The reason I am talking about "odds" is that per paragraph 12.8/31 of the C++11 Standard, the compiler is entitled, but not obliged, to perform copy/move elision. 我谈论“奇数”的原因是,根据C ++ 11标准的第12.8 / 31段,编译器有权执行复制/移动省略,但没有义务。

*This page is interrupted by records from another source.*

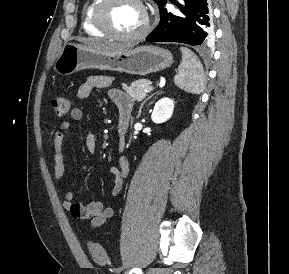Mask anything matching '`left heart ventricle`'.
I'll use <instances>...</instances> for the list:
<instances>
[{
	"label": "left heart ventricle",
	"mask_w": 289,
	"mask_h": 274,
	"mask_svg": "<svg viewBox=\"0 0 289 274\" xmlns=\"http://www.w3.org/2000/svg\"><path fill=\"white\" fill-rule=\"evenodd\" d=\"M107 22L116 32L133 34L138 32L145 23V13L136 3L119 1L111 5L107 13Z\"/></svg>",
	"instance_id": "obj_1"
}]
</instances>
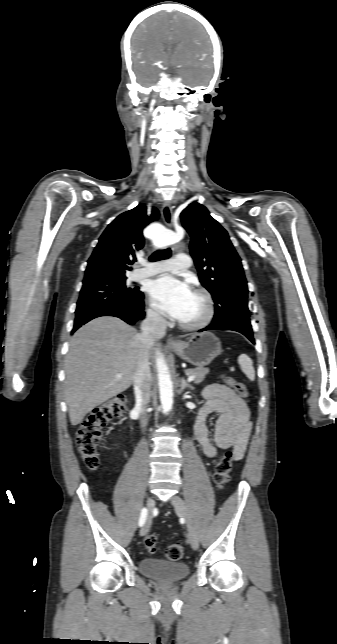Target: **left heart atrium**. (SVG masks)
Listing matches in <instances>:
<instances>
[{
	"label": "left heart atrium",
	"instance_id": "obj_1",
	"mask_svg": "<svg viewBox=\"0 0 337 644\" xmlns=\"http://www.w3.org/2000/svg\"><path fill=\"white\" fill-rule=\"evenodd\" d=\"M149 294L153 306L158 311L180 320L186 312L193 292L185 282L165 275L151 282Z\"/></svg>",
	"mask_w": 337,
	"mask_h": 644
}]
</instances>
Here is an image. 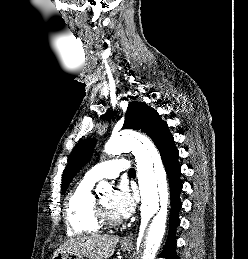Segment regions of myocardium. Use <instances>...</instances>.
Returning a JSON list of instances; mask_svg holds the SVG:
<instances>
[{
	"instance_id": "obj_1",
	"label": "myocardium",
	"mask_w": 248,
	"mask_h": 259,
	"mask_svg": "<svg viewBox=\"0 0 248 259\" xmlns=\"http://www.w3.org/2000/svg\"><path fill=\"white\" fill-rule=\"evenodd\" d=\"M95 215L102 226H117L121 222L119 218L112 217L108 213L107 209L97 197H95Z\"/></svg>"
}]
</instances>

To clarify what is going on, I will try to explain what the compiler has to do when returning an object. 为了阐明正在发生的事情,我将尝试解释编译器在返回对象时必须执行的操作。 Consider this simple function and the subsequent function call:
考虑这个简单的函数以及随后的函数调用:
X foo() { X x; /* ... */ return x; }
// ...
X y = foo();
Here, when returning x
, the compiler would have to: 在这里,返回
x
,编译器将必须:
x
(let's call it t
); x
移动构造一个临时对象(我们称其为t
); y
from t
. t
移动构造y
。 Now thanks to copy elision, the compiler is allowed to avoid the creation of the temporary t
, construct the returned object x
directly in y
, and elide both calls to the move constructor. 现在,由于有了复制省略功能,编译器可以避免创建临时
t
,直接在y
构造返回的对象x
,并将两个调用都移到move构造函数中。
On the other hand, inside the loop: 另一方面,在循环内:
temp_auto = MultiplyAdd(temp_auto,temp2,b);
You are doing an assignment . 您正在做作业 。 In our simple example, this is the equivalent of:
在我们的简单示例中,这等效于:
X foo() { X x; /* ... */ return x; }
// ...
X y;
y = foo();
Even here, when returning x
from foo()
, the compiler has to: 即使在这里,当从
foo()
返回x
时,编译器也必须:
x
from foo()
(let's call it t
again); foo()
x
移动构造一个临时对象(让我们再次将其称为t
); t
to y
. t
分配给y
。 Even in this case, the creation of a temporary can be avoided by passing directly x
(instead of t
) to the move-assignment operator that assigns to y
, although the call to the move-assignment operator cannot be elided (only calls to copy/move constructors can be elided). 即使在这种情况下,也可以通过将
x
(而不是t
)直接传递给分配给y
的移动赋值运算符来避免创建临时项,尽管不能忽略对移动赋值运算符的调用(仅调用copy / move 构造函数可以省略)。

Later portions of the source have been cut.